Un seul tracé au sol, en forme de 8, qui force la proprioception, le vestibulaire et la vision à collaborer en plein mouvement. La marche de l'infini est l'exercice intégratif qui sert aussi bien le sportif de haut niveau que la personne âgée en rééducation. Voici ce que c'est, pourquoi le cerveau adore ça, et comment la programmer selon la personne que tu accompagnes.
1/4h LabO #251 · Regarder l'épisode sur YouTube
Un seul tracé au sol, en forme de 8, qui force la proprioception, le vestibulaire et la vision à collaborer en plein mouvement. La marche de l'infini est l'exercice intégratif qui sert aussi bien le sportif de haut niveau que la personne âgée en rééducation. Voici ce que c'est, pourquoi le cerveau adore ça, et comment la programmer selon la personne que tu accompagnes.
Un handballeur trace un 8 au sol. Son regard reste verrouillé sur un point pendant que son corps pivote, change de direction, reçoit un ballon au centre de la figure et le renvoie à un partenaire. Tout bouge, sauf ses yeux. Cette scène condense ce qui se joue dans la marche de l'infini, et ce qui lâche si souvent en vrai : sur le terrain comme dans la vie courante, on se déplace en gardant une cible du regard, et c'est cette coopération des sens qui décroche dès que ça va vite.
La forme en 8 ne laisse aucun répit. Elle oblige le corps à se réajuster en permanence dans un environnement instable, et force trois systèmes à collaborer : la proprioception, le vestibulaire et la vision.
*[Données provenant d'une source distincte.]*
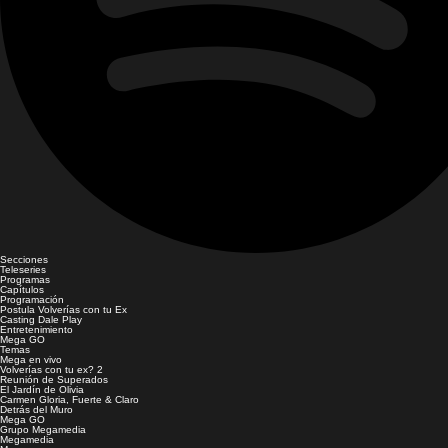
Secciones
Teleseries
Programas
Capítulos
Programación
Postula Volverías con tu Ex
Casting Dale Play
Entretenimiento
Mega GO
Temas
Mega en vivo
Volverías con tu ex? 2
Reunión de Superados
El Jardín de Olivia
Carmen Gloria, Fuerte & Claro
Detrás del Muro
Mega GO
Grupo Megamedia
Megamedia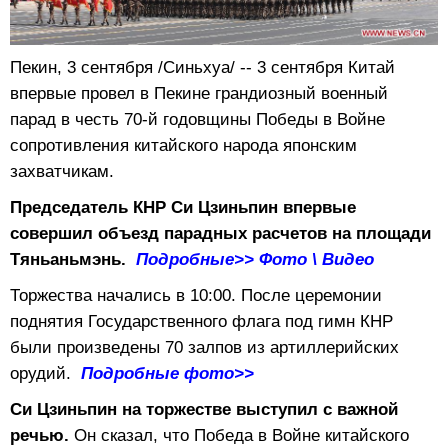
Пекин, 3 сентября /Синьхуа/ -- 3 сентября Китай
впервые провел в Пекине грандиозный военный
парад в честь 70-й годовщины Победы в Войне
сопротивления китайского народа японским
захватчикам.
Председатель КНР Си Цзиньпин впервые
совершил объезд парадных расчетов на площади
Тяньаньмэнь.
Подробные>>
Фото
\
Видео
Торжества начались в 10:00. После церемонии
поднятия Государственного флага под гимн КНР
были произведены 70 залпов из артиллерийских
орудий.
Подробные фото>>
Си Цзиньпин на торжестве выступил с важной
речью.
Он сказал, что Победа в Войне китайского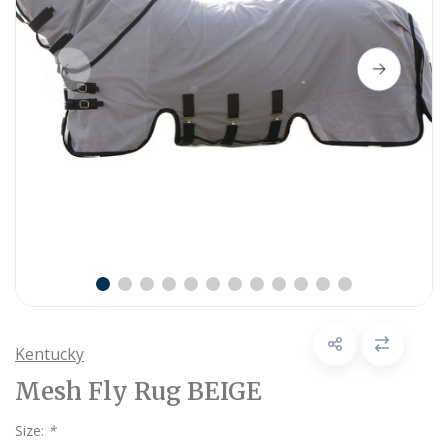
Kentucky
Mesh Fly Rug BEIGE
Size:
*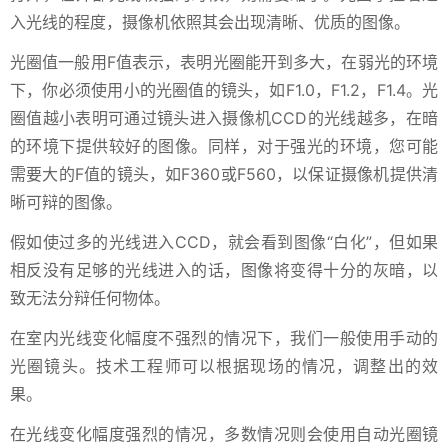
入光线的程度，摄像机依照其会出现清晰、优质的图像。
光圈值一般用F值表示，表明光圈能开到多大，在弱光的环境
下，你必须使用小的光圈值的镜头，如F1.0，F1.2，F1.4。光
圈值越小表明可通过镜头进入摄像机CCD的光线越多，在暗
的环境下提供较好的图像。同样，对于强光的环境，您可能
需要大的F值的镜头，如F360或F560，以保证摄像机提供清
晰可辩的图像。
假如使过多的光线进入CCD，就会看到图像“白化”，但如果
相反没有足够的光线进入的话，图像将变得十分的灰暗，以
致无法分辩任何物体。
在室内光线变化幅度不强烈的情况下，我们一般使用手动的
光圈镜头。技术工程师可以根据现场的情况，调整出的效
果。
在光线变化幅度强烈的情况，多数情况则会使用自动光圈镜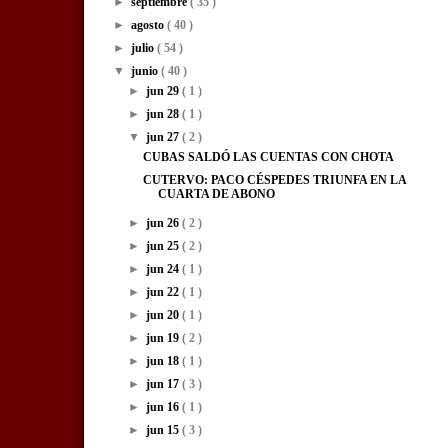
►
septiembre
( 35 )
►
agosto
( 40 )
►
julio
( 54 )
▼
junio
( 40 )
►
jun 29
( 1 )
►
jun 28
( 1 )
▼
jun 27
( 2 )
CUBAS SALDÓ LAS CUENTAS CON CHOTA
CUTERVO: PACO CÉSPEDES TRIUNFA EN LA
CUARTA DE ABONO
►
jun 26
( 2 )
►
jun 25
( 2 )
►
jun 24
( 1 )
►
jun 22
( 1 )
►
jun 20
( 1 )
►
jun 19
( 2 )
►
jun 18
( 1 )
►
jun 17
( 3 )
►
jun 16
( 1 )
►
jun 15
( 3 )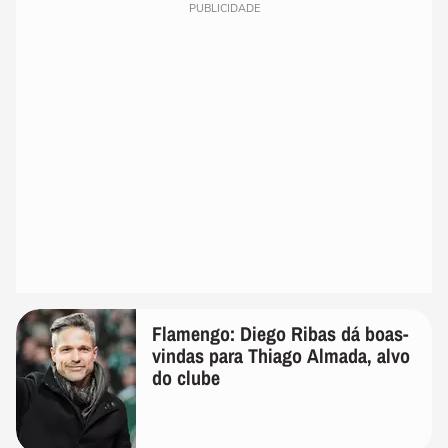
PUBLICIDADE
Flamengo: Diego Ribas dá boas-
vindas para Thiago Almada, alvo
do clube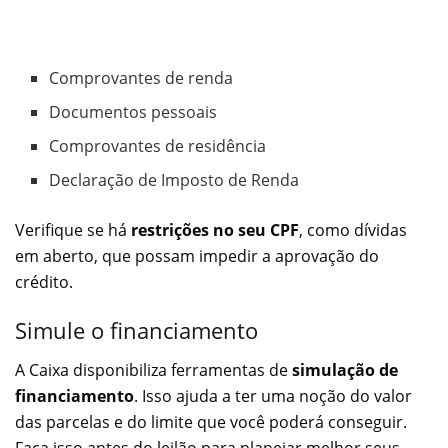
Comprovantes de renda
Documentos pessoais
Comprovantes de residência
Declaração de Imposto de Renda
Verifique se há
restrições no seu CPF
, como dívidas
em aberto, que possam impedir a aprovação do
crédito.
Simule o financiamento
A Caixa disponibiliza ferramentas de
simulação de
financiamento
. Isso ajuda a ter uma noção do valor
das parcelas e do limite que você poderá conseguir.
Voilà pourquoi un exercice inventé dans les années 80 se retrouve aujourd'hui aussi bien en prépa physique de haut niveau qu'en maison de retraite, chez l'enfant qui construit sa motricité comme chez le patient en rééducation post-AVC. On va voir ce que c'est, pourquoi le cerveau et le corps adorent ça, et surtout comment le programmer concrètement selon la personne que tu accompagnes.
La marche de l'infini, c'est un schéma de marche en forme de 8, une lemniscate. Tu suis ce tracé au sol, et la géométrie de la figure t'oblige à marcher ou courir en continu, sans jamais te poser sur une ligne droite. La trajectoire tourne sans cesse, donc le corps n'arrête jamais d'ajuster ses appuis et de gérer son équilibre face à la gravité, en dynamique.
On doit cette figure à Deborah Sunbeck (S-U-N-B-E-C-K), qui l'a inventée dans les années 80 pour améliorer la coordination de manière générale. Elle en a même tiré un livre, dispo sur Amazon : tape son nom, tu tombes dessus. Depuis, l'exercice a été adopté dans le sport et dans la rééducation pour ses effets sur le cerveau et le système neuromoteur. Quelques petites études sont sorties autour de ça, certaines sur l'AVC, d'autres qui regardaient ce que ça donnait au niveau proprioceptif.
Un moment a vraiment lancé la pratique : le Covid. Pendant le confinement, impossible de sortir, alors les sportifs ont énormément pratiqué la marche de l'infini, souvent dans un jardin. La figure se mettait en place facilement et permettait de bosser le changement de direction, des temps de travail type sprint, et la condition physique. Tu cours en boucle sur ton 8, et tu enchaînes.
Si tu veux visualiser, tape simplement « marche de l'infini » sur YouTube : tu y trouveras des démonstrations et des variantes. Décrire un tracé au sol en audio, ça a vite ses limites, donc la vidéo aide.
Trois grandes raisons expliquent pourquoi cette figure fonctionne aussi bien, plus un quatrième élément qui se déclenche dès qu'on complexifie : la plasticité neuronale. On les déroule.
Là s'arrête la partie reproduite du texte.